Uncovering Hidden Linkages among Disparate Information Sources

Edy S. Liongosari1, Mitu Singh2
1edy.s.liongosari@accenture.com, Accenture Technology Labs; 2mitu.singh@accenture.com, Accenture Technology Labs

KDT is a tool that utilizes a knowledge modeling approach to intelligently extract and integrate a large set of disconnected bio-medical information. From fifteen publicly available sources of over 200GB of raw data, the tool identifies over 2.5 million bio-medical entities with two billion relationships among those entities. Through an extensive use of user definable rules, the entities and relationships are cleansed, analyzed and integrated to form a single unified knowledge web. The rules also allow KDT users to customize what entities and relationships to display on the screen, how to derive and prioritize the relationships.

This allows KDT to go beyond simply showing a web page of links pertinent to a particular subject. It allows its users to see how the entities are linked together at different levels of certainty. It uncovers hidden linkages by intelligently traversing the integrated knowledge web and deriving additional relationships. It also highlights certain unusual links that might be worth exploring. KDT comes with a unique web-enabled user interface that allows users to navigate through a large knowledge web with ease, view a large set of relationships at once and create additional annotations.

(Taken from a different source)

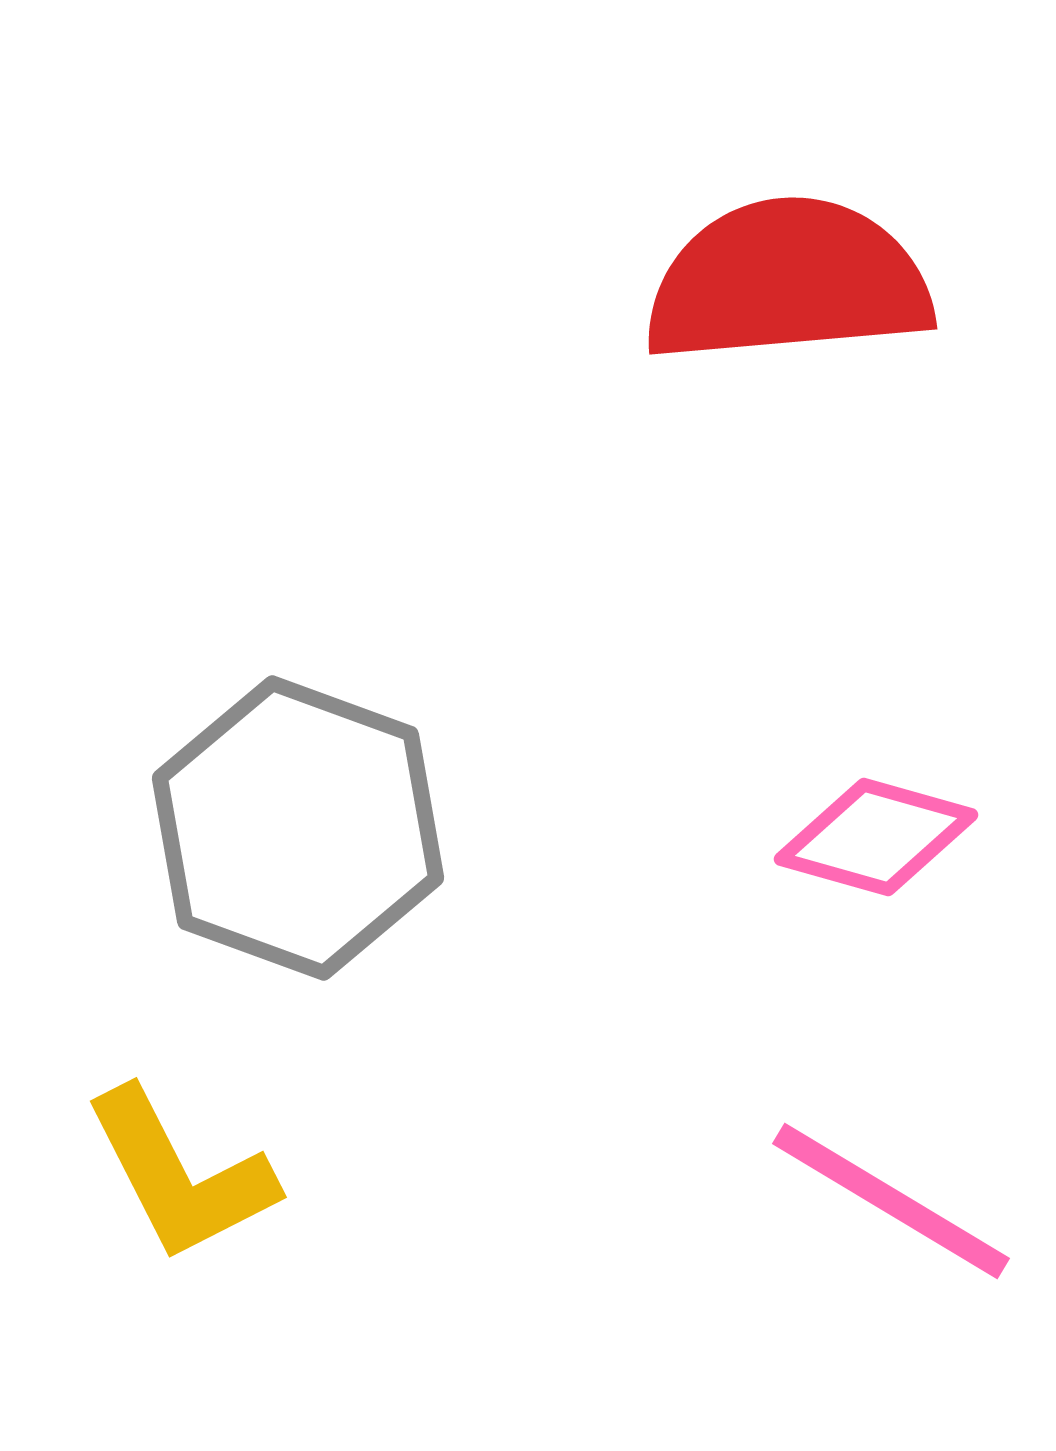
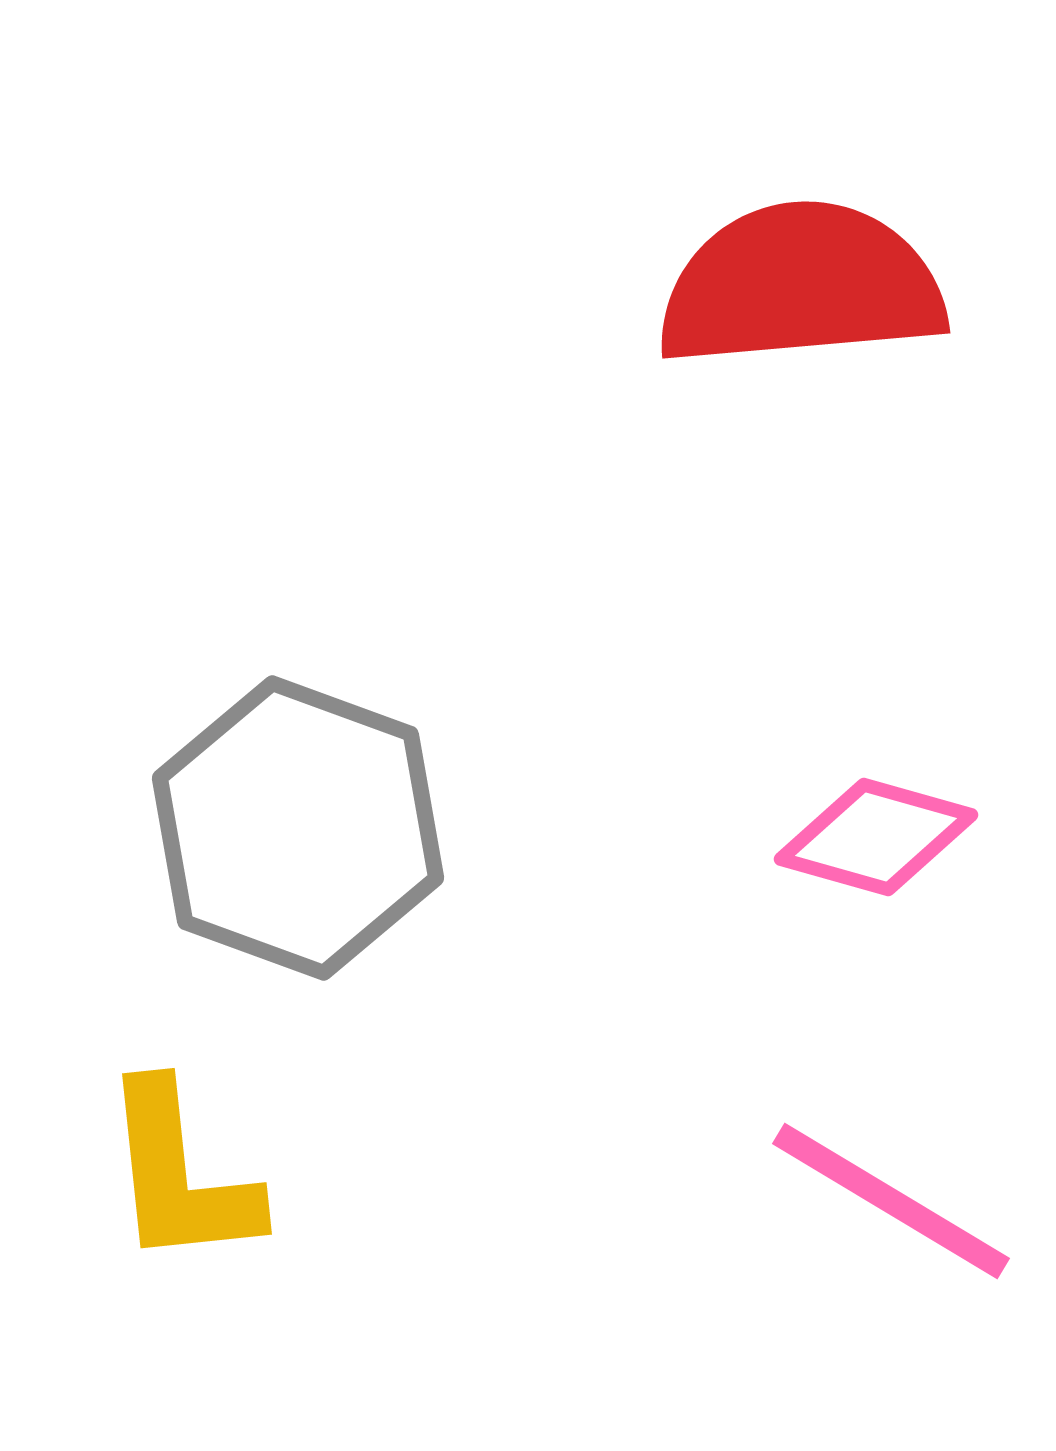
red semicircle: moved 13 px right, 4 px down
yellow L-shape: rotated 21 degrees clockwise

KDT has been shown useful in the early stage of the drug discovery process in Pharmaceutical companies in several ways. First, it can quickly show the researchers how two seemingly unrelated entities may be related to each other such as the relationships between two diseases. This will help the researchers to quickly narrow down the scope of their literature search and identify which route to pursue. Second, it can quickly prioritize potential biological targets and identifies the relationships among those targets. Third, it can be used to identify potential collaboration opportunities among its users to remove potential redundant activities across the organization by matching their bookmarks, navigation history and profiles.

KDT is implemented as a three-tier web-based architecture. The back-end components that are responsible for data extraction, integration and link creation, heavily utilize a relational database, third party data interfaces and a large set of custom Java components. The middle-tier application server is based on Java 2 Enterprise Edition. The front-end visualization component is a Java applet downloadable to any Java-enabled web browser.